Lower your blood pressure with a few simple lifestyle changes, and improve your overall health.
Have you had your blood pressure checked recently? At least one-quarter of Australian adults have high blood pressure, and while a person of any age can have the condition, more than half of these with high blood pressure are aged over 60.
A doctor can check your blood pressure using a simple test. This is the only way to know your blood pressure health.
According to The Heart Foundation:
Normal blood pressure: generally less than 120/80 mmHg
Normal to high blood pressure: between 120/80 and 140/90 mmHg
High blood pressure: 140/90 mmHg or higher
High blood pressure (hypertension) can be caused by a number of things, such as stress, poor health or nutrition, lack of exercise or a heredity predisposition. The good news is that lowering and maintaining a healthy blood pressure usually only means making a few small changes.
1. Healthy eating
Maintaining a healthy, balanced diet is imperative to lowering your blood pressure and keeping it at a healthy level. Be sure to include plenty of foods from the five major food groups, including fruits, vegetables, grains, lean meats and dairy.

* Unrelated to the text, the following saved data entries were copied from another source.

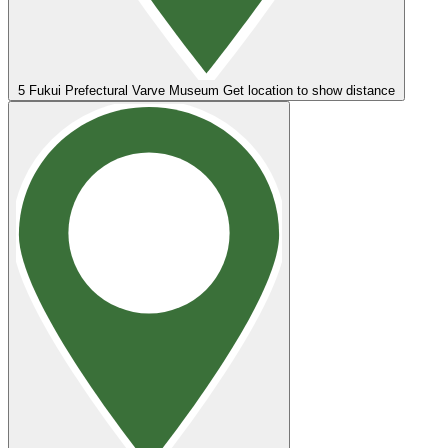
5
Fukui Prefectural Varve Museum
Get location to show distance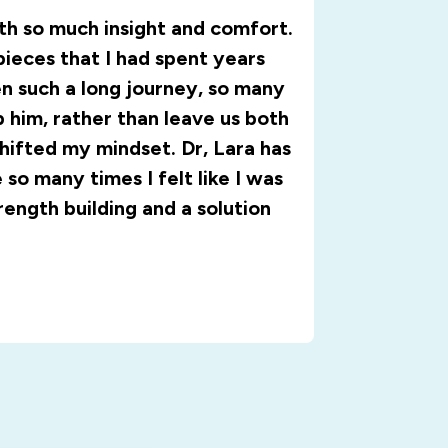
ith so much insight and comfort.
pieces that I had spent years
n such a long journey, so many
 him, rather than leave us both
shifted my mindset. Dr, Lara has
so many times I felt like I was
trength building and a solution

Drinking enough water (around two litres per day) is highly recommended.
2. Reduce the salt
Excessive salt in the diet is the one of the most common reasons for high blood pressure. Australians are recommended to consume less than 4g, or 1,600mg of sodium, per day. This is no more than a teaspoon.

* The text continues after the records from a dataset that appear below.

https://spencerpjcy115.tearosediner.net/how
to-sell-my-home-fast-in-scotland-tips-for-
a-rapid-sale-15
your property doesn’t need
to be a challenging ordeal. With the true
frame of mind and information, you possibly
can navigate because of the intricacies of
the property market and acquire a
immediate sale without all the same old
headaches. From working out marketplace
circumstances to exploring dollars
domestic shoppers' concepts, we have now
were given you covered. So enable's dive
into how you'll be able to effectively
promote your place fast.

The easiest way to reduce salt in your diet is to cut out processed foods, and stop adding it to your meals. If you are the person who is responsible for cooking meals, always make sure to taste the food as you go, and see if it needs salt.

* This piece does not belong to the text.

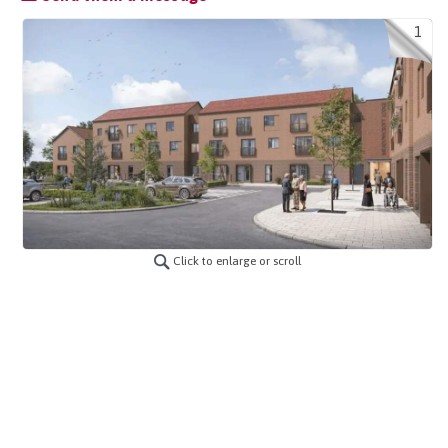
1
Click to enlarge or scroll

As a person ages, their tastebuds start fading, so the taste of food isn’t as strong. This can lead to excessive use of salt to try to bring back the flavours. Instead of piling on the sodium, try using alternatives to amp-up the flavour, such as chillies, spices and herbs.
Another way to consume less salt is to stop it entering the house. When you’re shopping, check the dietary labels on the back of food packets. Look for foods with 120mg of sodium per 100g or less.